Changing the face of childbirth in Sierra Leone
Alice Waterman says she has never seen so much blood in her life. (Photo: Newborn baby girl Sinnah survived – others are not so lucky)
The 55-year-old independent midwife from East Anglia has gone to Sierra Leone with VSO in the hope that training local midwives will save lives in a country where one woman in eight dies in childbirth.
The images she describes are harrowing.
Blood covered the floor as a mother who had recently given birth to twins struggled to survive.
She needed a transfusion, but there is no blood bank in this West African state. Staff instead had to find out whether any relatives could help.
“The situation is very dire. To see it in reality is shocking in the 21st Century,” she said.
“The death of young women appears to be accepted as part of normal life in Sierra Leone.”
Difficult journey
And if the risks for mothers are great, their children do not fare much better. One out of every five babies will not live to see the age of two.
The situation is very dire – to see it in reality is shocking in the 21st Century, Alice Waterman (in photo above)

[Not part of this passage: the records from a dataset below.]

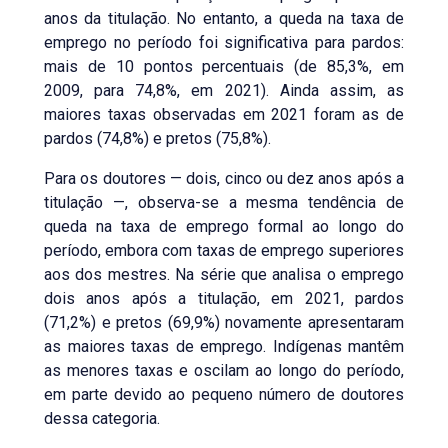
anos da titulação. No entanto, a queda na taxa de
emprego no período foi significativa para pardos:
mais de 10 pontos percentuais (de 85,3%, em
2009, para 74,8%, em 2021). Ainda assim, as
maiores taxas observadas em 2021 foram as de
pardos (74,8%) e pretos (75,8%).
Para os doutores — dois, cinco ou dez anos após a
titulação —, observa-se a mesma tendência de
queda na taxa de emprego formal ao longo do
período, embora com taxas de emprego superiores
aos dos mestres. Na série que analisa o emprego
dois anos após a titulação, em 2021, pardos
(71,2%) e pretos (69,9%) novamente apresentaram
as maiores taxas de emprego. Indígenas mantêm
as menores taxas e oscilam ao longo do período,
em parte devido ao pequeno número de doutores
dessa categoria.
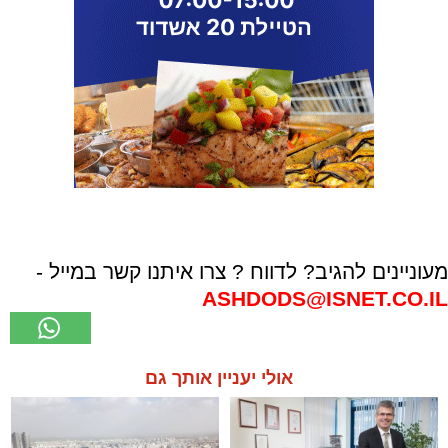
מעוניינים להגיב? לדווח ? צרו איתנו קשר במייל -
ASHDODS@ISNET.CO.IL
אולי יעניין אותך גם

The mother survived the birth, said Alice, but sadly one of her babies did not, and Alice says this has left a lasting impression.
“I wondered about the twins – the first, a girl, had lived and was wrapped in a cloth and left at the side of the delivery room – which was also the office, and the place where staff got changed, put their bags and washed their hands in a bucket. There is no running water in the Makeni Government Hospital.

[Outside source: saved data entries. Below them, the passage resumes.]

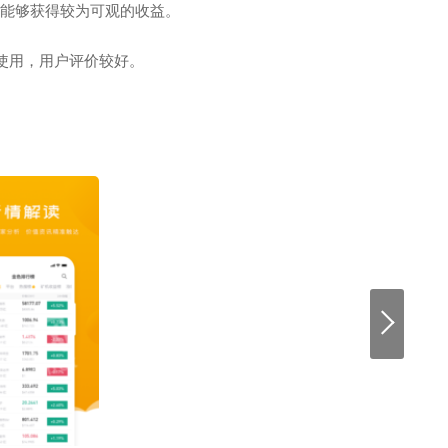
，能够获得较为可观的收益。
和使用，用户评价较好。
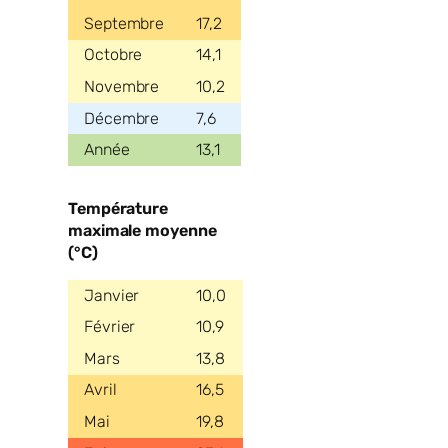
17,2
14,1
10,2
7,6
13,1
Température
maximale moyenne
(°C)
10,0
10,9
13,8
16,5
19,8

“The second twin, a boy, born by breech, died during birth.”
Twins are more prevalent, but not always seen as a joy in the way they are in the developed world, she says.

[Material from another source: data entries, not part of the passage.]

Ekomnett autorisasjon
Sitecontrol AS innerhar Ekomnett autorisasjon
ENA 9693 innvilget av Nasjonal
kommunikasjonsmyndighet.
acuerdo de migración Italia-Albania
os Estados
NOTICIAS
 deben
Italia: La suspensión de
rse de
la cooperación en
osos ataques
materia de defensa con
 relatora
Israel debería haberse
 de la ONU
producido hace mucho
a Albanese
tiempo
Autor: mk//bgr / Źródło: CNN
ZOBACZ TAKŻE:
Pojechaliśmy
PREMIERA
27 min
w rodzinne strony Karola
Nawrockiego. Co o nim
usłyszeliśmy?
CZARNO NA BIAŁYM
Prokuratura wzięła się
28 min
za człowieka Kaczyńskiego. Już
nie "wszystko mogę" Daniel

“Sometimes a weaker twin does not survive beyond a few weeks, if that long. Many twins die at birth or one does not survive the birth.”
- There are 95 midwives for a population of 6.4 million people
- One women in eight dies in childbirth in Sierra Leone
- Life expectancy: 46 years (men), 49 years (women)
- Free health care for pregnant women, nursing mothers and children under five was introduced in April this year
- For every 1,000 children born, 140 die
Ante-natal care is poor, with basic equipment lacking, and iron tablets are not available in a country where most women are anaemic, even before they get pregnant.
“Hospitals often run without running water – only available from a well and a generator only turned on when an operation like a C-section [Caesarean section] is carried out. Equipment is often old, broken, run down. Wards are dirty and the smell of a postnatal ward without any ventilation is nasty. “
In demand
The government has now introduced free health care for pregnant women, lactating women and under fives – which means more women are coming to the hospitals.
Kaeiatu Dumbuya has her blood pressure taken by midwife Mariatu Koroma. Pic Jenny Hardy
And although this is better, Alice says it puts increased pressure on the country’s 95 midwives who are dealing with a population of more than six million.
“I don’t think that the government anticipated the demand for the free service,” she said.
Theresa Bagrey, VSO’s programme manager for health and a Sierra Leonian midwife, said the situation was critical.
“Generally, we have the worst maternal and child mortality statistics in the world. Our mothers are dying.”